During my brief, enjoyable stay with Carol, she suggested I camp at Seminole Canyon State Park, only a few miles up the road and home to some of North America’s oldest pictographs (dating back to 7000 BC). I was ready for more hiking and less driving, so I pulled in around noon and asked the ranger if there was an available tent site. He laughed, “Yes, you’re the only one here. And likely to be. Our visitor season is November to April. Too hot and windy these days. Take campsite 13. It’s the best protected from the wind.”

Sure enough, up on the hill of designated campsites, only the wind blew for company and it was already a toasty 92. The Canyon Rim trail is listed as only slightly more than six miles, and there was no time to set up a tent or cook dinner, so I backed the car in, emptied my pack of everything but map, water, and wallet, and took off.


The trail isn’t difficult, no real elevation gain or loss, but in early June it is generally hot and windy. A jackrabbit greeted me at the trailhead before sauntering a few yards to the east, probably used to getting a few nuts thrown its way. It’s a good trail, though, and I was the only one traversing it.


This is what I had longed for during the Long Island winter: vistas, heat, and time to slowly take them in alone. So when I got to the shelter for the Panther Cave interpretive site, I sat for an hour looking across the canyon at a pictograph in the shape of panther. I also took that hour for a respite from the sun and a little solitude.


I think finally a lasting winter chill thawed inside me. The trail’s half-mile along the Rio Grande melted the remnants.

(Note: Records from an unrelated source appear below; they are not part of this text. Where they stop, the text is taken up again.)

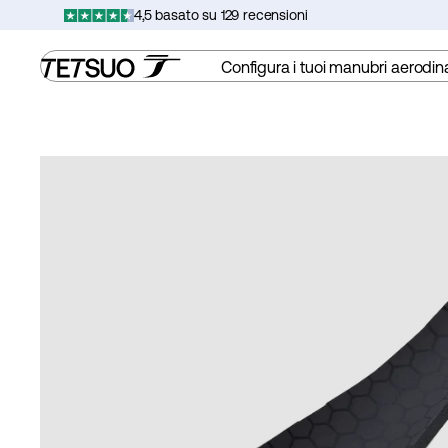
Vai
4,5 basato su 129 recensioni
al
contenuto
Configura i tuoi manubri aerodin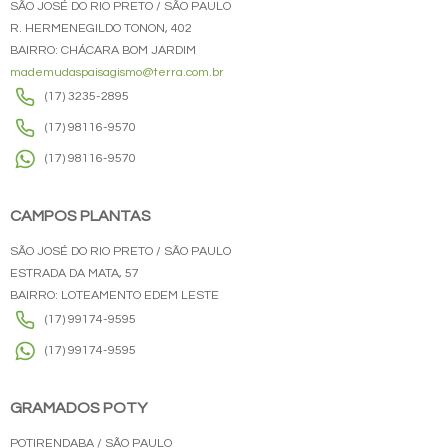
SÃO JOSÉ DO RIO PRETO / SÃO PAULO
R. HERMENEGILDO TONON, 402
BAIRRO: CHÁCARA BOM JARDIM
mademudaspaisagismo@terra.com.br
(17) 3235-2895
(17) 98116-9570
(17) 98116-9570
CAMPOS PLANTAS
SÃO JOSÉ DO RIO PRETO / SÃO PAULO
ESTRADA DA MATA, 57
BAIRRO: LOTEAMENTO EDEM LESTE
(17) 99174-9595
(17) 99174-9595
GRAMADOS POTY
POTIRENDABA / SÃO PAULO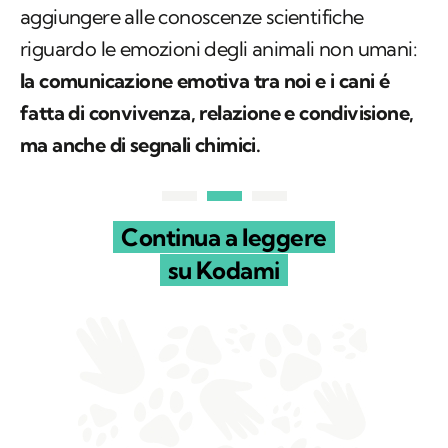
aggiungere alle conoscenze scientifiche
riguardo le emozioni degli animali non umani:
la comunicazione emotiva tra noi e i cani é
fatta di convivenza, relazione e condivisione,
ma anche di segnali chimici.
Continua a leggere
su Kodami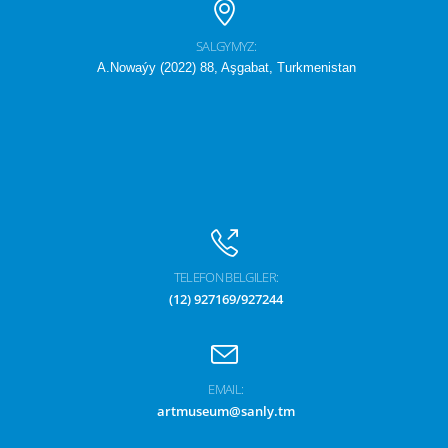
SALGYMYZ:
A.Nowaýy (2022) 88, Aşgabat, Turkmenistan
TELEFON BELGILER:
(12) 927169/927244
EMAIL:
artmuseum@sanly.tm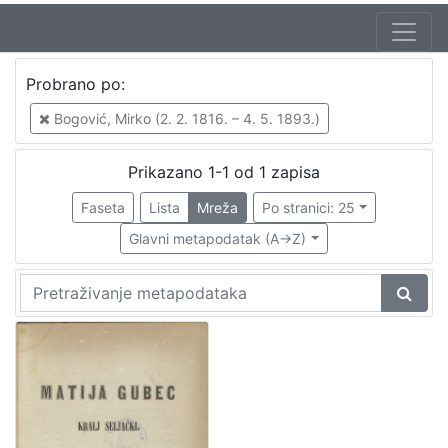
Jezik
Probrano po:
hrvatski
1
Bogović, Mirko (2. 2. 1816. – 4. 5. 1893.)
Prikazano 1-1 od 1 zapisa
[
1
Faseta
Lista
Mreža
Po stranici: 25
]
Glavni metapodatak (A->Z)
Nakladnička
cjelina
Zagreb na pragu modernog doba
1
[
1
]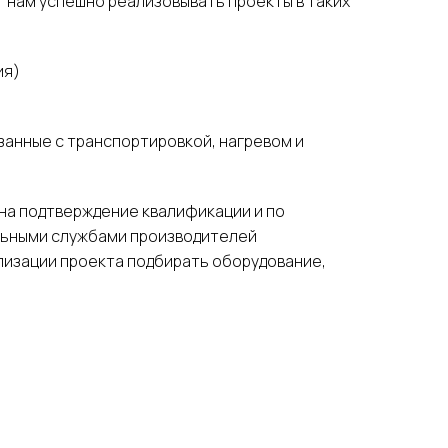
 нам успешно реализовывать проекты в таких
ия)
анные с транспортировкой, нагревом и
на подтверждение квалификации и по
ильными службами производителей
лизации проекта подбирать оборудование,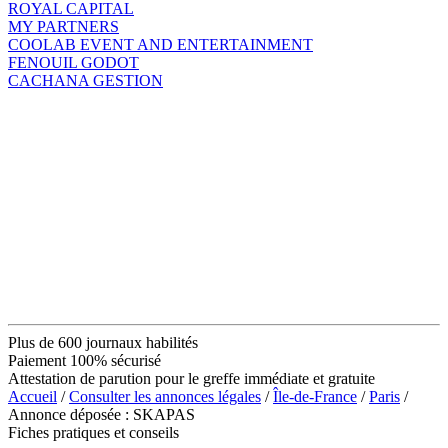
ROYAL CAPITAL
MY PARTNERS
COOLAB EVENT AND ENTERTAINMENT
FENOUIL GODOT
CACHANA GESTION
Plus de 600 journaux habilités
Paiement 100% sécurisé
Attestation de parution pour le greffe immédiate et gratuite
Accueil
/
Consulter les annonces légales
/
Île-de-France
/
Paris
/
Annonce déposée : SKAPAS
Fiches pratiques et conseils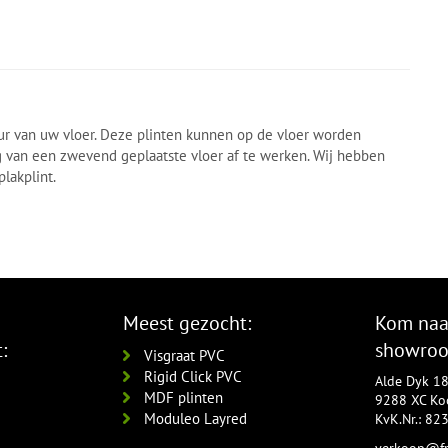
eur van uw vloer. Deze plinten kunnen op de vloer worden
g van een zwevend geplaatste vloer af te werken. Wij hebben
lakplint.
Meest gezocht:
Kom naa
:
showro
Visgraat PVC
Rigid Click PVC
Alde Dyk 1
MDF plinten
9288 XC Koo
Moduleo Layred
KvK.Nr.: 8
verkoop@fr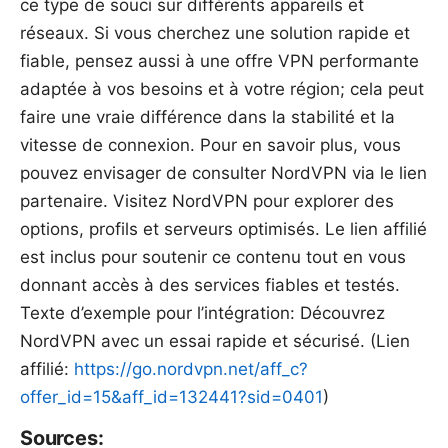
ce type de souci sur différents appareils et
réseaux. Si vous cherchez une solution rapide et
fiable, pensez aussi à une offre VPN performante
adaptée à vos besoins et à votre région; cela peut
faire une vraie différence dans la stabilité et la
vitesse de connexion. Pour en savoir plus, vous
pouvez envisager de consulter NordVPN via le lien
partenaire. Visitez NordVPN pour explorer des
options, profils et serveurs optimisés. Le lien affilié
est inclus pour soutenir ce contenu tout en vous
donnant accès à des services fiables et testés.
Texte d’exemple pour l’intégration: Découvrez
NordVPN avec un essai rapide et sécurisé. (Lien
affilié:
https://go.nordvpn.net/aff_c?
offer_id=15&aff_id=132441?sid=0401
)
Sources: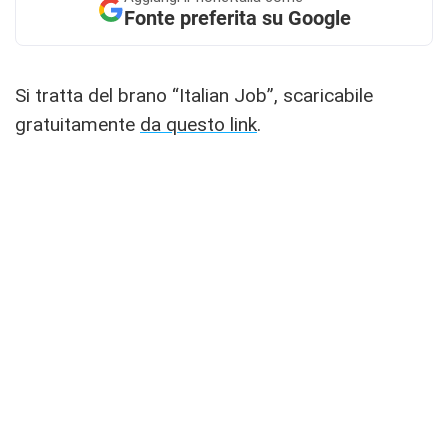
Fonte preferita su Google
Si tratta del brano “Italian Job”, scaricabile
gratuitamente
da questo link
.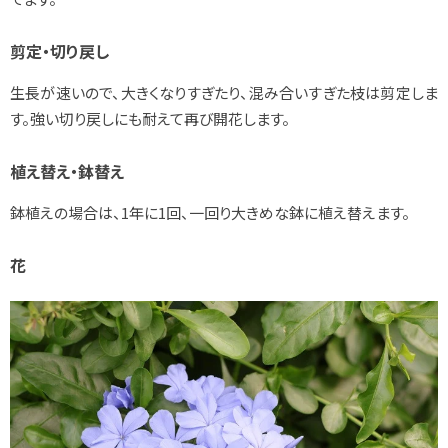
剪定・切り戻し
生長が速いので、大きくなりすぎたり、混み合いすぎた枝は剪定しま
す。強い切り戻しにも耐えて再び開花します。
植え替え・鉢替え
鉢植えの場合は、1年に1回、一回り大きめな鉢に植え替えます。
花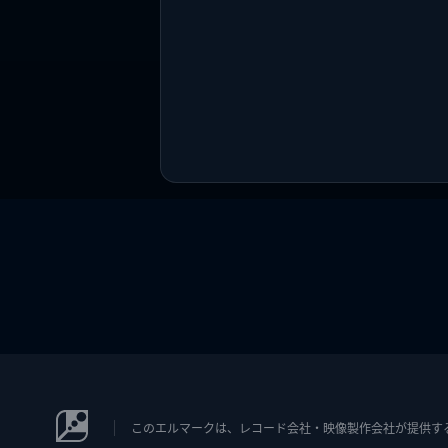
このエルマークは、レコード会社・映像製作会社が提供するコン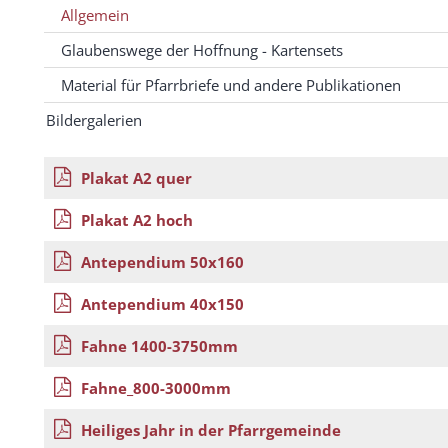
Allgemein
Glaubenswege der Hoffnung - Kartensets
Material für Pfarrbriefe und andere Publikationen
Bildergalerien
Plakat A2 quer
Plakat A2 hoch
Antependium 50x160
Antependium 40x150
Fahne 1400-3750mm
Fahne_800-3000mm
Heiliges Jahr in der Pfarrgemeinde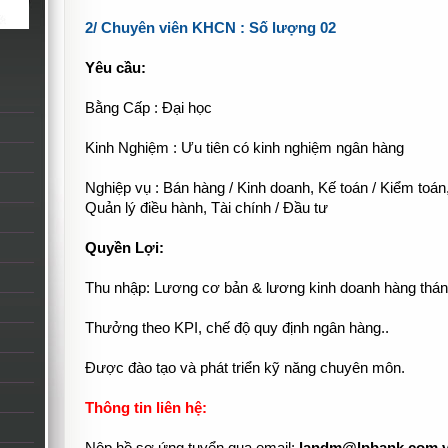
2/ Chuyên viên KHCN : Số lượng 02
Yêu cầu:
Bằng Cấp : Đại học
Kinh Nghiệm : Ưu tiên có kinh nghiệm ngân hàng
Nghiệp vụ : Bán hàng / Kinh doanh, Kế toán / Kiểm toán,
Quản lý điều hành, Tài chính / Đầu tư
Quyền Lợi:
Thu nhập: Lương cơ bản & lương kinh doanh hàng thá
Thưởng theo KPI, chế độ quy định ngân hàng..
Được đào tạo và phát triển kỹ năng chuyên môn.
Thông tin liên hệ:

This bit of heat will be around and start the fires I’ll make in the snow and cold of February. Likely, too, this same bit of heat will lead me outdoors with my layers of winter clothing and microspikes to walk down to the beach. As cold as the ocean wind will be, the experience will stoke this fire.

*     *     *     *     *

I made my way back in time to set up my tent in the evening, driving the stakes in deep to keep the tent from becoming an untethered blue kite.

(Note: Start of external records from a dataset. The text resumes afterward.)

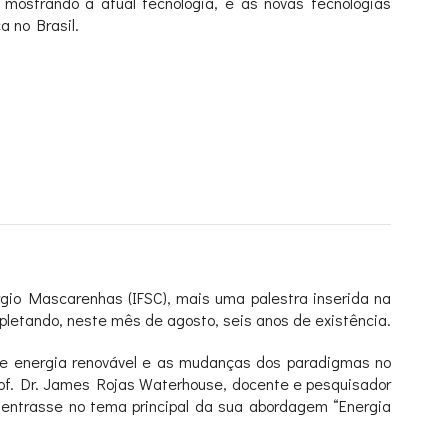
mostrando a atual tecnologia, e as novas tecnologias
a no Brasil.
érgio Mascarenhas (IFSC), mais uma palestra inserida na
letando, neste mês de agosto, seis anos de existência.
 de energia renovável e as mudanças dos paradigmas no
rof. Dr. James Rojas Waterhouse, docente e pesquisador
 entrasse no tema principal da sua abordagem “Energia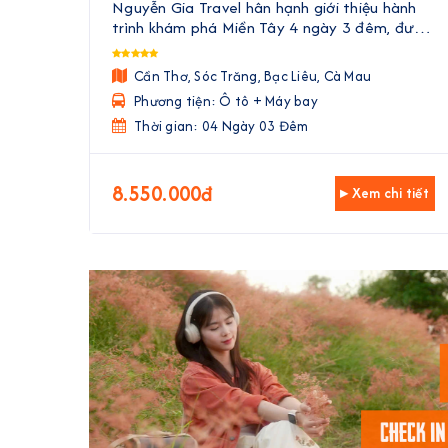
Nguyễn Gia Travel hân hạnh giới thiệu hành
trình khám phá Miền Tây 4 ngày 3 đêm, đưa
Quý khách đến với vẻ đẹp trù phú, văn hóa
độc đáo và ẩm thực phong phú của vùng đất
Cần Thơ, Sóc Trăng, Bạc Liêu, Cà Mau
phương Nam. Với sự kết hợp hoà ...
Phương tiện: Ô tô + Máy bay
Thời gian: 04 Ngày 03 Đêm
8.550.000đ
▸ Xem chi tiết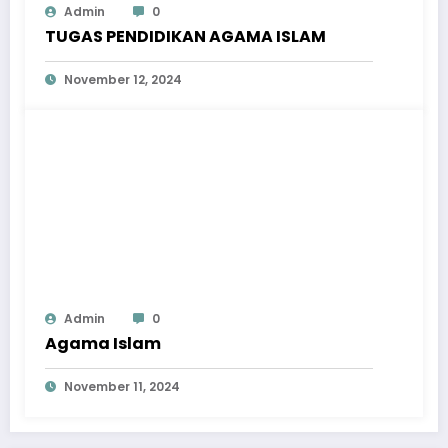
Admin
0
TUGAS PENDIDIKAN AGAMA ISLAM
November 12, 2024
Admin
0
Agama Islam
November 11, 2024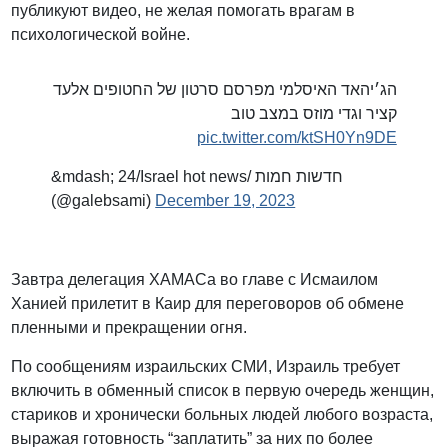
публикуют видео, не желая помогать врагам в
психологической войне.
הג׳יהאד האיסלמי מפרסם סרטון של החטופים אלעד
קציר וגדי מוזס במצב טוב
pic.twitter.com/ktSH0Yn9DE
&mdash; 24/Israel hot news/ חדשות חמות
(@galebsami)
December 19, 2023
Завтра делегация ХАМАСа во главе с Исмаилом
Ханией прилетит в Каир для переговоров об обмене
пленными и прекращении огня.
По сообщениям израильских СМИ, Израиль требует
включить в обменный список в первую очередь женщин,
стариков и хронически больных людей любого возраста,
выражая готовность “заплатить” за них по более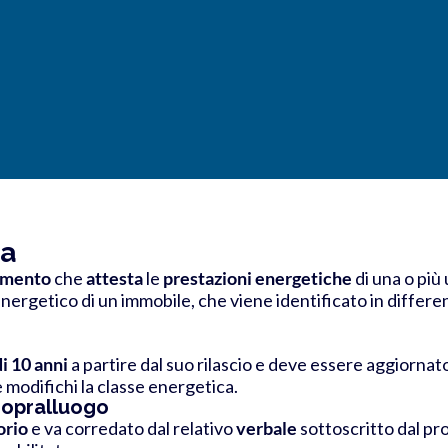
ia
mento
che
attesta
le
prestazioni energetiche
di una o più 
nergetico di un immobile, che viene identificato in differen
di 10 anni
a partire dal suo rilascio e deve essere aggiornat
 modifichi la classe energetica.
sopralluogo
orio
e va corredato dal relativo
verbale
sottoscritto dal pr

I planned to do some writing and editing during my trip, so I also pulled out my laptop and began typing notes and downloading pictures. It was a dusty dusk by then, but the screen glowed brightly in the darkening light. Here, some old essays that need mending. Maybe even a few lines of poetry churned out. Odd, I thought, as the little quarter circles lit up. I have WiFi? No cell service but Texas Parks & Wildlife WiFi? Holy crap! WiFi here … alone … in the boonies … below the meandering buzzards and a curious Harris’s Hawk?

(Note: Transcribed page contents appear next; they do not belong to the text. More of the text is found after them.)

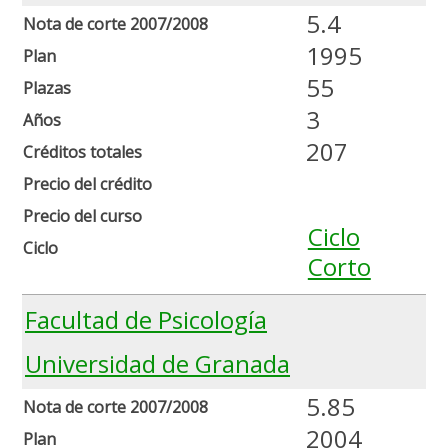
5.4
Nota de corte 2007/2008
1995
Plan
55
Plazas
3
Años
207
Créditos totales
Precio del crédito
Precio del curso
Ciclo
Ciclo
Corto
Facultad de Psicología
Universidad de Granada
5.85
Nota de corte 2007/2008
2004
Plan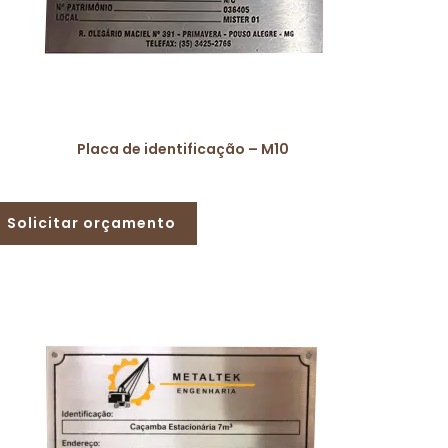
Placa de identificação – M10
Solicitar orçamento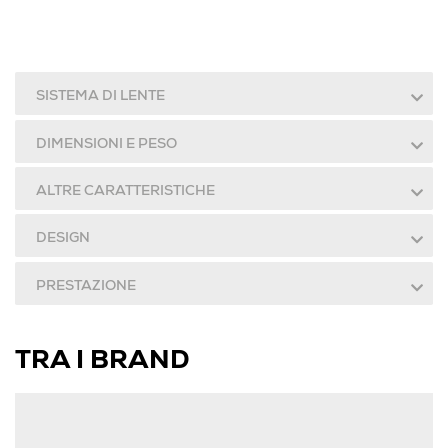
SISTEMA DI LENTE
DIMENSIONI E PESO
ALTRE CARATTERISTICHE
DESIGN
PRESTAZIONE
TRA I BRAND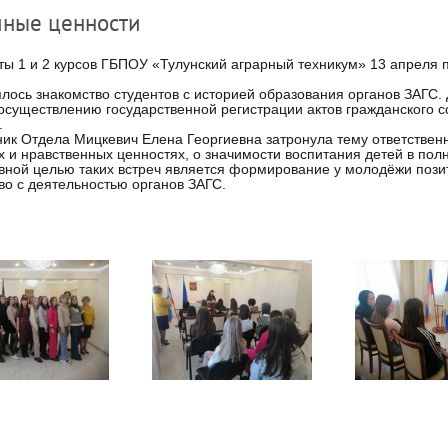
ные ценности
 1 и 2 курсов ГБПОУ «Тулунский аграрный техникум» 13 апреля по
сь знакомство студентов с историей образования органов ЗАГС. 
осуществлению государственной регистрации актов гражданского 
.
к Отдела Мицкевич Елена Георгиевна затронула тему ответственн
 и нравственных ценностях, о значимости воспитания детей в полн
целью таких встреч является формирование у молодёжи позитив
во с деятельностью органов ЗАГС.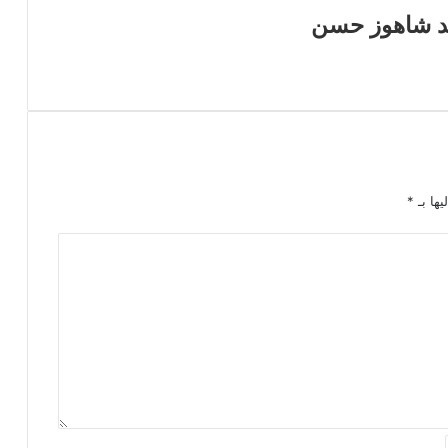
سيد شاهوز حسن
يها بـ
*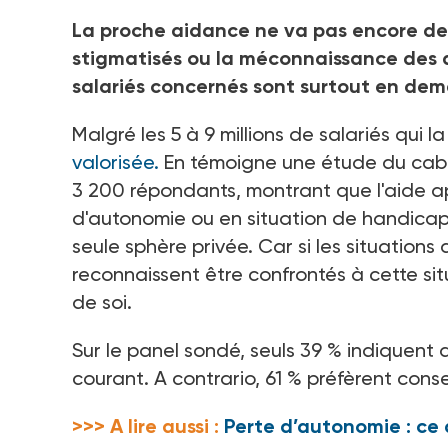
La proche aidance ne va pas encore de so
stigmatisés ou la méconnaissance des di
salariés concernés sont surtout en de
Malgré les 5 à 9
millions de salariés qui la
valorisée.
En témoigne une étude du cabi
3
200
répondants, montrant que l'aide a
d'autonomie ou en situation de handicap,
seule sphère privée. Car si les situation
reconnaissent être confrontés à cette sit
de soi.
Sur le panel sondé, seuls 39
% indiquent a
courant. A contrario, 61
% préfèrent conse
>>> A lire aussi :
Perte d’autonomie : ce 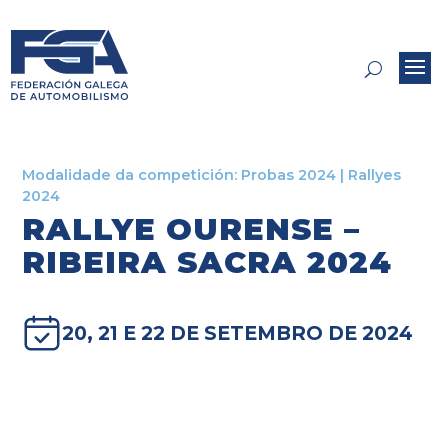
Modalidade da competición:
Probas 2024
|
Rallyes
2024
RALLYE OURENSE –
RIBEIRA SACRA 2024
20, 21 E 22 DE SETEMBRO DE 2024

I have to say, I felt baffled. Would I have wanted this experience ten years ago with my young daughter when she and I spent a year camping at no less than nineteen Texas parks? Would she have wanted this virtual connection instead of the books we brought? Would Richard Louv say that such electronic portals are now encouraging “nature deficit disorder”? Would Bob Pyle say having WiFi service is encouraging the extinction of experience with this place?

Damn, I thought, three days since I checked university email. Might as well see how high the work pile has grown. And after thirty seconds of watching the virtual wheel turn round and round, up popped an ugly forty emails waiting for attention. By now, the buzzards and hawk were replaced by a blustery night sky stippled with stars and washed by a full moon in the southeast sky. I wondered then what to do. Should I open them and do work? Should I count the constellations? Should I check the computer to learn more about the constellations in the sky over my head?

*     *     *     *     *

Those of us who value our time in other-than-human places face similar questions all the time. Maybe not quite so stark, but just as significant. When and where do we draw lines about respect and real engagement? When do we sever our work and dialed-in habits and ways and use our actual senses to be where we are? When do we allow the virtual world to deny us the actual? Such temptations may be greater in the city, but now we must confront them in some of the most remote areas in the country, as I was finding out.

There’s a part of me that wants TP&W to cut the connection and make folks just be here. Make those kids who’ll be unhappy with no Internet tough it out until they begin to have fun the way I did. Get a cactus thorn or two in your thumb; bloody both knees by running across a wet trail; let a grasshopper you caught spit “tobacco juice” all over your hand. Experience real things.



But I’m also of that generation that spans the advance of the Computer Age, so I wonder if this isn’t my own jeremiad against a modern, connected life. I must admit over half of my scholarly and personal reading is now done online. I have friends who listen to birdcalls and check their Audubon life list by the power of their phones. I Facebook (yes, that’s a verb), but awkwardly, never really sure how much is too much or too little, and, oh yes, we writers love it as free advertising of our new work.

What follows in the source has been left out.